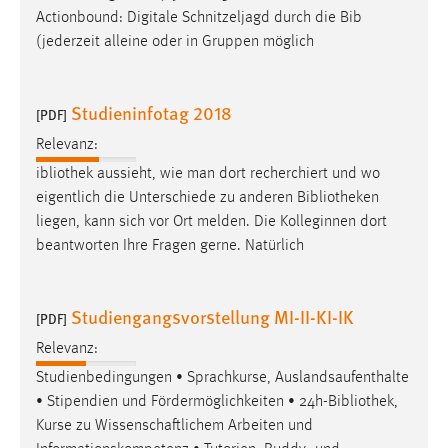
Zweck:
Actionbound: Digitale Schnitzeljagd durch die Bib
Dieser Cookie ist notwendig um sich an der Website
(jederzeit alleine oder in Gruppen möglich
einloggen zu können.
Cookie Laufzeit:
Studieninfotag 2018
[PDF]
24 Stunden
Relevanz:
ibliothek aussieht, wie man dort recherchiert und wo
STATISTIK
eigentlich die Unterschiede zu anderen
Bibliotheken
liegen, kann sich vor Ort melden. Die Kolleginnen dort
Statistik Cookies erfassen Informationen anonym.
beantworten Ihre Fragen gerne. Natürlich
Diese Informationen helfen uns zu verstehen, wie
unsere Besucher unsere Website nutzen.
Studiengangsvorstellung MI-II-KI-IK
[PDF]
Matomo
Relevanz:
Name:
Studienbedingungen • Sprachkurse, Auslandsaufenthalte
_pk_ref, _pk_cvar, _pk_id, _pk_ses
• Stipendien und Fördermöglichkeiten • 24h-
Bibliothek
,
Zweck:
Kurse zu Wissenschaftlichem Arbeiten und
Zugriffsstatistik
- - - -
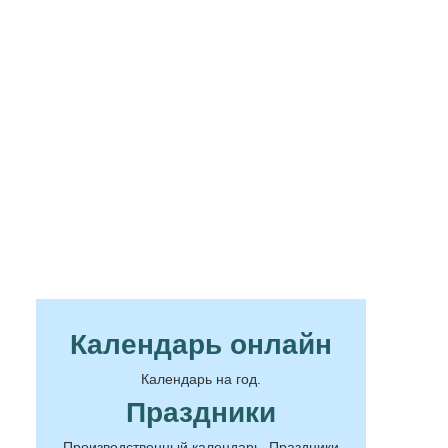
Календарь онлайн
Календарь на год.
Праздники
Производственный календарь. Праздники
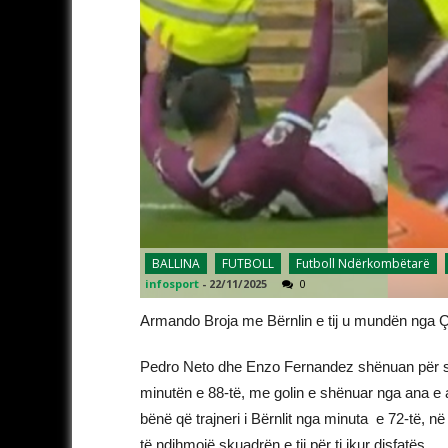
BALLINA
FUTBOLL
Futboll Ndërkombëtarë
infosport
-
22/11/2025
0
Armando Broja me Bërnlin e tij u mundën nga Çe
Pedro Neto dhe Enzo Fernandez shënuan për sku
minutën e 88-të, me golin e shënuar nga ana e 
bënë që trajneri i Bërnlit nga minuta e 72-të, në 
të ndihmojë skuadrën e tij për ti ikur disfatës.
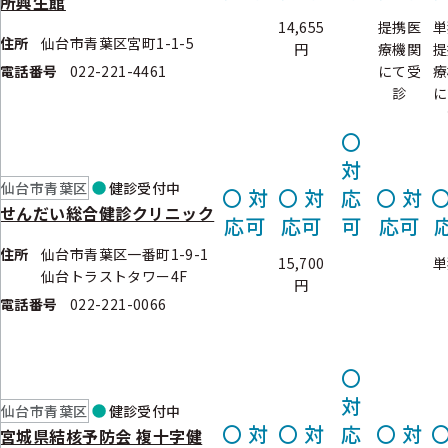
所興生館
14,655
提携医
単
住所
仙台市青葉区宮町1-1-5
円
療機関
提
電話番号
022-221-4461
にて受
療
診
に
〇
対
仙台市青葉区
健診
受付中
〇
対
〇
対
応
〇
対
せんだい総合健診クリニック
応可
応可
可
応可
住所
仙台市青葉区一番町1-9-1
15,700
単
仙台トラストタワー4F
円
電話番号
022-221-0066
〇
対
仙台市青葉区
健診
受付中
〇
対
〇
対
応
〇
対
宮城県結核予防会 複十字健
- - - -
WORK TO BE COMPLETED
Work out how many lines above contain "Праздники"; write only the number.

ANSWER BOX
2